=== Begin Enclosure ===
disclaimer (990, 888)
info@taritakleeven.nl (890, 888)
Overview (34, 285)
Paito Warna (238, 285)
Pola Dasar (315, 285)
=== End Enclosure ===
Your answer should be the records themselves, returned word for word.

disclaimer (990, 888)
info@taritakleeven.nl (890, 888)
Overview (34, 285)
Paito Warna (238, 285)
Pola Dasar (315, 285)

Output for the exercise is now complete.